I'm in the Meal Deal
Lack of dubstep-nerd cred question:

LD and LV - beyond the names, is there anything more to there relationship, i.e. familial, professional, etc? I know they've both had stuff on Hyperdub but does it go any deeper than that? I just seems odd for 2 people to have such similar pseudonyms.
 

Tentative Andy

I'm in the Meal Deal
Cheers.
Looking back, I probably phrased that question in the most over-elaborate way possible. Clearly out of posting practice. :confused: :eek:
 

Slothrop

Tight but Polite
Questions arising from University of Dub:
1) What exactly is 'steppers' as in 'roots, dub and steppers'?
2) Why do Aba Shanti-I have all their equipment at head height?
 

john eden

male pale and stale
steppers is basically four to the floor stuff these days, I think.

head height - basically follows on from shaka I guess - I've always assumed it is so the line of sight for putting the needle on the tune is as short as possible or something.
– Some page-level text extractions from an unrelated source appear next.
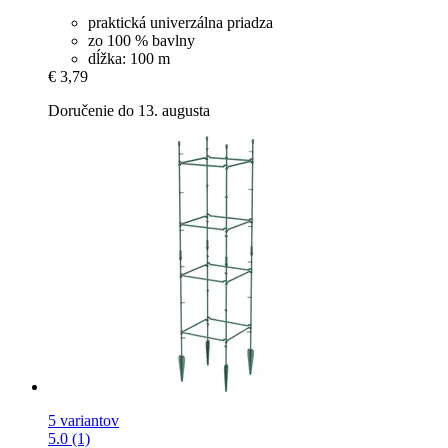
praktická univerzálna priadza
zo 100 % bavlny
dĺžka: 100 m
€ 3,79
Doručenie do 13. augusta
5 variantov
5.0 (1)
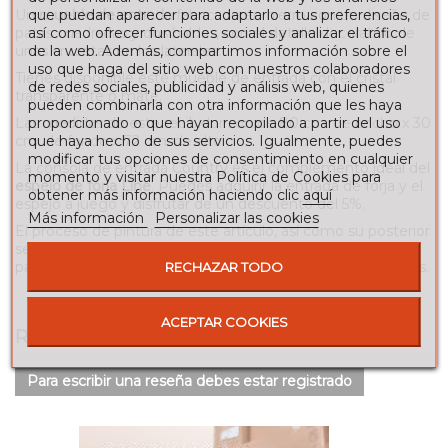
Un
mueble de entrada
fabricado en hierro con un diseño de
que puedan aparecer para adaptarlo a tus preferencias,
patas cuadradas y dos baldas, con el detalle decorativo de
así como ofrecer funciones sociales y analizar el tráfico
unas crucetas en los laterales.
de la web. Además, compartimos información sobre el
uso que haga del sitio web con nuestros colaboradores
Tienes disponible este mueble de entrada con el cristal
de redes sociales, publicidad y análisis web, quienes
transparente o mate.
pueden combinarla con otra información que les haya
Las medidas de este recibidor son de 80 cm. de ancho x 30
proporcionado o que hayan recopilado a partir del uso
cm. de fondo x 72 cm. de alto.
que haya hecho de sus servicios. Igualmente, puedes
modificar tus opciones de consentimiento en cualquier
La consola de entrada Country es el complemento ideal del
momento y visitar nuestra Política de Cookies para
espejo de forja Line
. Puedes adquirir la entrada de forja y el
obtener más información haciendo clic
aquí
espejo a juego y disfrutar de un descuento del 5%.
Más información
Personalizar las cookies
El proceso de pintura de este artículo, así como su posterior
secado al horno, garantizan un acabado de primera calidad
para cualquiera de las terminaciones de la paleta de colores.
RECHAZAR TODO
ACEPTAR COOKIES
RESEÑAS
Para escribir una reseña debes estar registrado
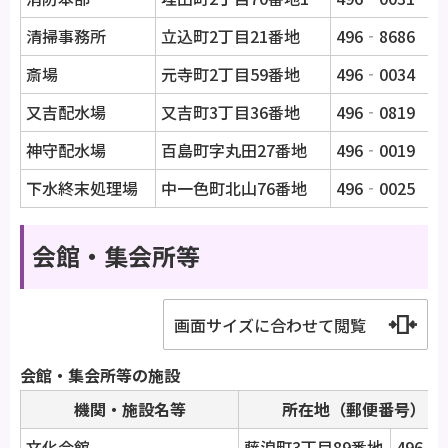
清掃事務所
立込町2丁目21番地
496‐8686
電
斎場
元寺町2丁目59番地
496‐0034
電
又吉配水場
又吉町3丁目36番地
496‐0819
電
神守配水場
百島町字丸田27番地
496‐0019
-
下水終末処理場
中一色町北山76番地
496‐0025
電
会館・集会所等
画面サイズに合わせて閲覧
会館・集会所等の施設
機関・施設名等
所在地（郵便番号）
文化会館
藤浪町3丁目89番地
496‐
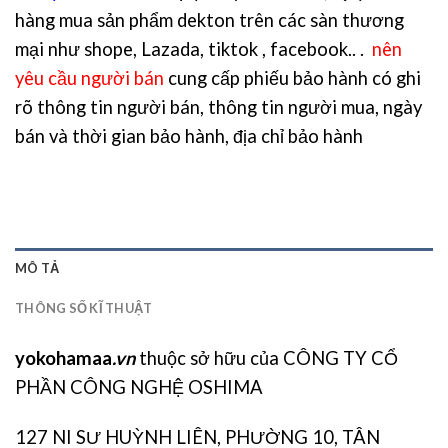
hàng mua sản phẩm dekton trên các sàn thương
mại như shope, Lazada, tiktok , facebook.. .
nên
yêu cầu người bán
cung cấp phiếu bảo hành có ghi
rõ thông tin người bán, thông tin người mua, ngày
bán và thời gian bảo hành, địa chỉ bảo hành
MÔ TẢ
THÔNG SỐ KĨ THUẬT
yokohamaa
.vn
thuộc sở hữu của CÔNG TY CỔ
PHẦN CÔNG NGHỆ OSHIMA
127 NI SƯ HUỲNH LIÊN, PHƯỜNG 10, TÂN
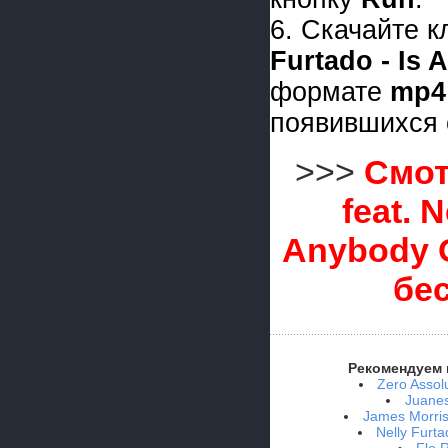
6. Скачайте 
Furtado - Is
формате
mp4
появившихся 
>>>
Смот
feat. N
Anybody 
бе
Рекомендуем 
Zero Assolu
Juanes
James Morriso
Nelly Furt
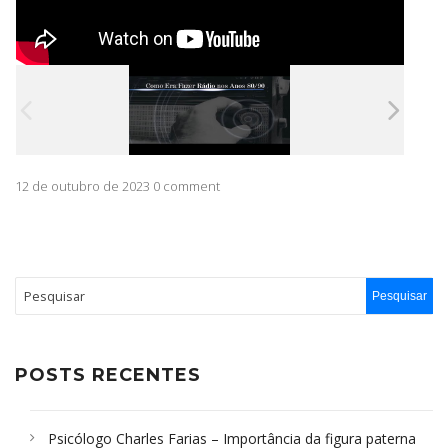
12 de outubro de 2023 0 comment
POSTS RECENTES
Psicólogo Charles Farias – Importância da figura paterna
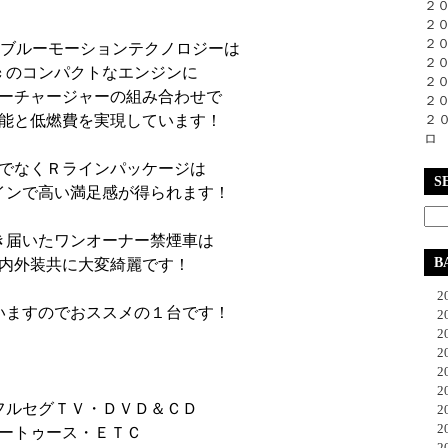
２
２
２
Ｉブルーモーションテクノロジーは
２
ｃのコンパクトなエンジンに
２
ーチャージャーの組み合わせで
２
能と低燃費を実現しています！
２
ロ
でなくＲラインパッケージは
S
インで高い満足感が得られます！
き届いたワンオーナー禁煙車は
B
内外装共に大変綺麗です！
20
いますのでおススメの１台です！
20
20
20
20
20
フルセグＴＶ・ＤＶＤ＆ＣＤ
20
20
ートゥース・ＥＴＣ
20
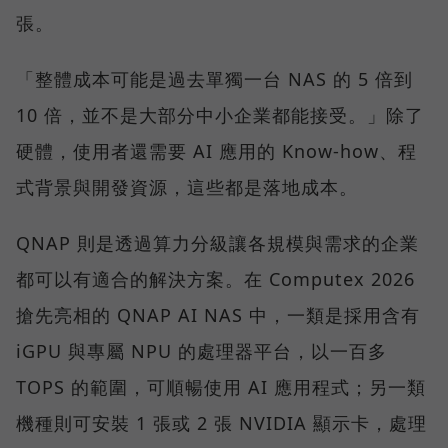
張。
「整體成本可能是過去單獨一台 NAS 的 5 倍到
10 倍，並不是大部分中小企業都能接受。」除了
硬體，使用者還需要 AI 應用的 Know-how、程
式背景與開發資源，這些都是落地成本。
QNAP 則是透過算力分級讓各規模與需求的企業
都可以有適合的解決方案。在 Computex 2026
搶先亮相的 QNAP AI NAS 中，一類是採用含有
iGPU 與專屬 NPU 的處理器平台，以一百多
TOPS 的範圍，可順暢使用 AI 應用程式；另一類
機種則可安裝 1 張或 2 張 NVIDIA 顯示卡，處理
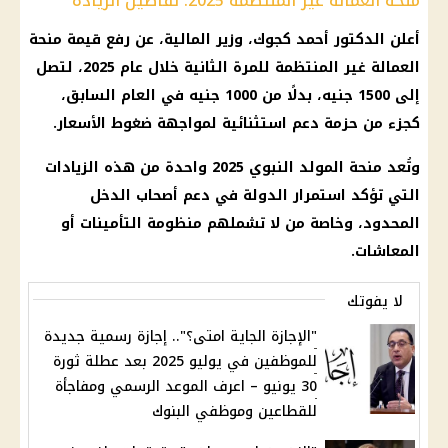
منحة العمالة غير المنتظمة 2025: تفاصيل الزيادة
أعلن الدكتور أحمد كجوك، وزير المالية، عن رفع قيمة منحة
العمالة غير المنتظمة للمرة الثانية خلال عام 2025، لتصل
إلى 1500 جنيه، بدلًا من 1000 جنيه في العام السابق،
كجزء من حزمة دعم استثنائية لمواجهة ضغوط الأسعار.
وتُعد منحة المولد النبوي 2025 واحدة من هذه الزيادات
التي تؤكد استمرار الدولة في دعم أصحاب الدخل
المحدود، وخاصة من لا تشملهم منظومة التأمينات أو
المعاشات.
لا يفوتك
"الإجازة الجاية امتى؟".. إجازة رسمية جديدة
للموظفين في يوليو 2025 بعد عطلة ثورة
30 يونيو – اعرف الموعد الرسمي ومفاجأة
للقطاعين وموظفي البنوك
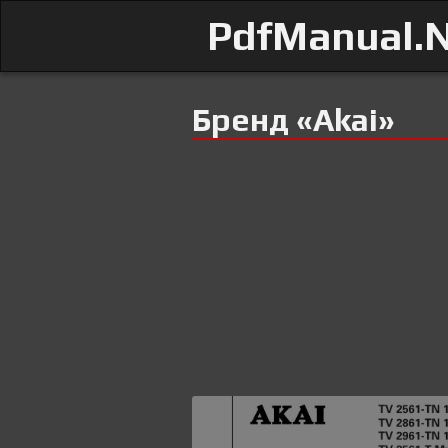
PdfManual.
Бренд «Akai»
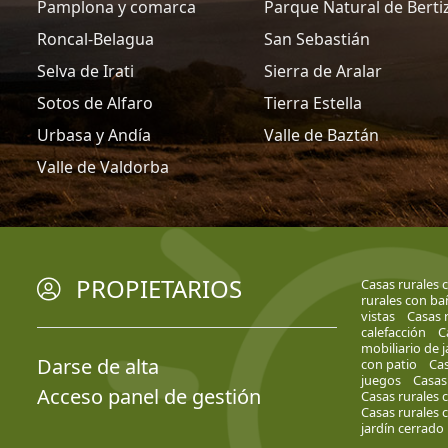
Pamplona y comarca
Parque Natural de Berti
Roncal-Belagua
San Sebastián
Selva de Irati
Sierra de Aralar
Sotos de Alfaro
Tierra Estella
Urbasa y Andía
Valle de Baztán
Valle de Valdorba
PROPIETARIOS
Casas rurales 
rurales con ba
vistas
Casas 
calefacción
C
mobiliario de j
Darse de alta
con patio
Cas
juegos
Casas
Acceso panel de gestión
Casas rurales
Casas rurales 
jardín cerrado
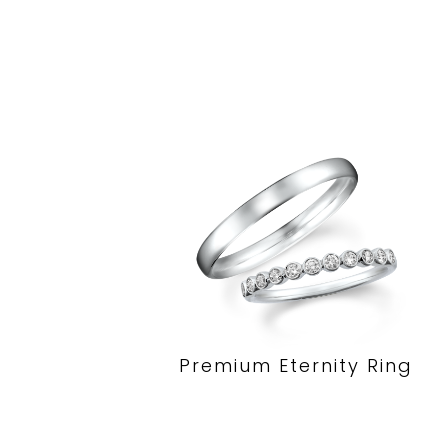
Premium Eternity Ring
How was Fatman, though? curious about that as they are not known for playing uk dub stuff...
 

michael

Bring out the vacuum
Yeah, steppers is usually used when describing, say, a track that feels like 70bpm and then the 4 to the floor kick comes in double-time so it's a bit like 140bpm house vibes doof doof doof doof.
 

Bang Diddley

Well-known member
steppers is basically four to the floor stuff these days, I think.

head height - basically follows on from shaka I guess - I've always assumed it is so the line of sight for putting the needle on the tune is as short as possible or something.

How was Fatman, though? curious about that as they are not known for playing uk dub stuff...

Ive been told the head height thing is also to help to the the id of the record a secret.